Data to examine:
_ _ _ _

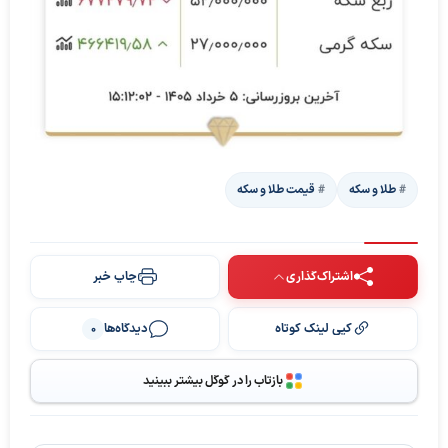
طلا و سکه
قیمت طلا و سکه
اشتراک‌گذاری
چاپ خبر
کپی لینک کوتاه
دیدگاه‌ها
0
بازتاب را در گوگل بیشتر ببینید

_ _ _ _

Exercise objective: Give the data again exactly as written, with all pictures left out.

Task solution:
طلا و سکه
قیمت طلا و سکه
اشتراک‌گذاری
چاپ خبر
کپی لینک کوتاه
دیدگاه‌ها
0
بازتاب را در گوگل بیشتر ببینید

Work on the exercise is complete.